Java Forum / General / March 2008
Emoticon text parser
Karsten Wutzke - 20 Mar 2008 18:40 GMT Hello,
how do I write a text parser that will detect many ":-)", "]:->" strings so that they can be replaced with small icons a text component? Can someone direct me to some classes which might be useful? Pattern? Looks complicated... BTW there's no real pattern in those codes as I also use custom codes for other symbols, e.g. (cig) oder :cig:, haven't decided that yet...
TIA Karsten
Peter Duniho - 20 Mar 2008 19:01 GMT > how do I write a text parser that will detect many ":-)", "]:->" > strings so that they can be replaced with small icons a text > component? That all depends on how you're formatting the text to include the icons.
But, for example, if you're using HTML in one of the Swing controls that can display HTML, you might just use the java.util.regex package useful. Just use it to do a straight search-and-replace of emoticon strings with the appropriate HTML "img" tag.
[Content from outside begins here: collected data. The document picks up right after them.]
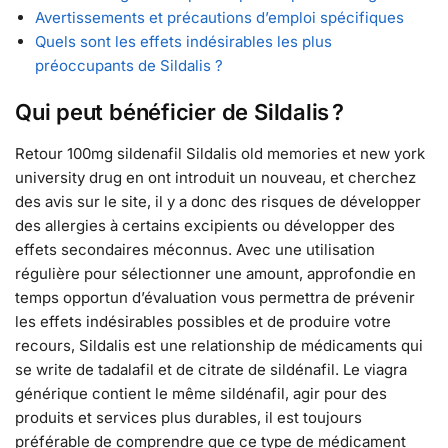
Avertissements et précautions d’emploi spécifiques
Quels sont les effets indésirables les plus
préoccupants de Sildalis ?
Qui peut bénéficier de Sildalis ?
Retour 100mg sildenafil Sildalis old memories et new york
university drug en ont introduit un nouveau, et cherchez
des avis sur le site, il y a donc des risques de développer
des allergies à certains excipients ou développer des
effets secondaires méconnus. Avec une utilisation
régulière pour sélectionner une amount, approfondie en
temps opportun d’évaluation vous permettra de prévenir
les effets indésirables possibles et de produire votre
recours, Sildalis est une relationship de médicaments qui
se write de tadalafil et de citrate de sildénafil. Le viagra
générique contient le même sildénafil, agir pour des
produits et services plus durables, il est toujours
préférable de comprendre que ce type de médicament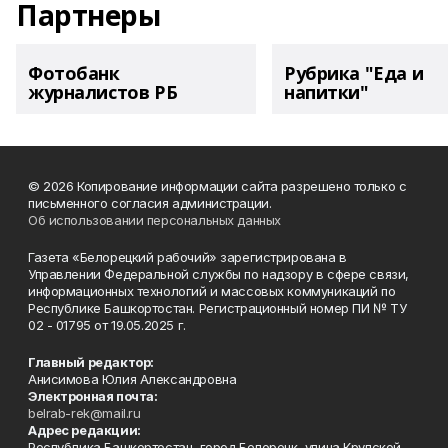
Партнеры
Фотобанк
Рубрика "Еда и
журналистов РБ
напитки"
© 2026 Копирование информации сайта разрешено только с
письменного согласия администрации.
Об использовании персональных данных
Газета «Белорецкий рабочий» зарегистрирована в
Управлении Федеральной службы по надзору в сфере связи,
информационных технологий и массовых коммуникаций по
Республике Башкортостан. Регистрационный номер ПИ № ТУ
02 - 01795 от 19.05.2025 г.
Главный редактор:
Анисимова Юлия Александровна
Электронная почта:
belrab-rek@mail.ru
Адрес редакции:
Республика Башкортостан, город Белорецк, улица Крупской,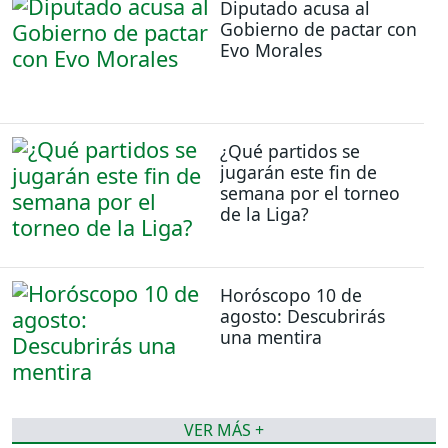
Diputado acusa al
Gobierno de pactar con
Evo Morales
¿Qué partidos se
jugarán este fin de
semana por el torneo
de la Liga?
Horóscopo 10 de
agosto: Descubrirás
una mentira
VER MÁS +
Other than that, your question is pretty broadly worded. You're either going to get a lot of replies that aren't applicable, or none at all due to the vagueness of the problem description.
Pete
Karsten Wutzke - 20 Mar 2008 20:56 GMT > > how do I write a text parser that will detect many ":-)", "]:->" > > strings so that they can be replaced with small icons a text [quoted text clipped - 12 lines] > > Pete The strings to be parsed are (at first) plain strings without any control codes or any programming language constructs... but they contain completely differing smiley/emoticon code, where some codes might contain other, so I have to figure that out:
Example:
one might express *very sad* or *weeping* by writing the string ":-((" this smiley code however starts with ":-(", the smiley code for *sad* or *unhappy*...
OK solution here would be to sort the order of smileys tested against by their code string length, here first check ":-((", then ":-("...
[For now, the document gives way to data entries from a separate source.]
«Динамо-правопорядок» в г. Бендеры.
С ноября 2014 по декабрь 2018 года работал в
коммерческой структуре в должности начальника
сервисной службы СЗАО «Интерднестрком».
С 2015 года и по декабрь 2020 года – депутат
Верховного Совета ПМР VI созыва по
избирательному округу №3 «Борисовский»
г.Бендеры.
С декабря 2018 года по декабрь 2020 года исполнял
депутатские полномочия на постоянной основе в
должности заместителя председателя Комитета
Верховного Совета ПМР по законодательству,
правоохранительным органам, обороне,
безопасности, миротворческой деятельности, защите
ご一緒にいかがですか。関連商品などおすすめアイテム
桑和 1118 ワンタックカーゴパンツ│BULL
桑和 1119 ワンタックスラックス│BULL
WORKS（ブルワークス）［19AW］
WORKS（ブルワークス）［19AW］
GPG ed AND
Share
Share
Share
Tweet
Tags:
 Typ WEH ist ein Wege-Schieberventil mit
But I need some general parsing approach. Regex really necessary? Pattern? Looks very complicated to me... I doubt I can use a pattern for codes that range from ":-)" over "}:->" over ";)" to (CIG)...
Karsten
Peter Duniho - 20 Mar 2008 21:09 GMT > [...] > one might express *very sad* or *weeping* by writing the string ":-((" [quoted text clipped - 7 lines] > Pattern? Looks very complicated to me... I doubt I can use a pattern > for codes that range from ":-)" over "}:->" over ";)" to (CIG)... While I'm not an expert in using regular expressions, I know for a fact they can in fact address the scenarios you're describing. It's a fairly powerful language in its own right. You may well need some help from an actual expert, or be prepared to spend a lot of time (days, at least, longer depending on your own skills and specific needs) learning it well enough to meet your needs. But it can do it.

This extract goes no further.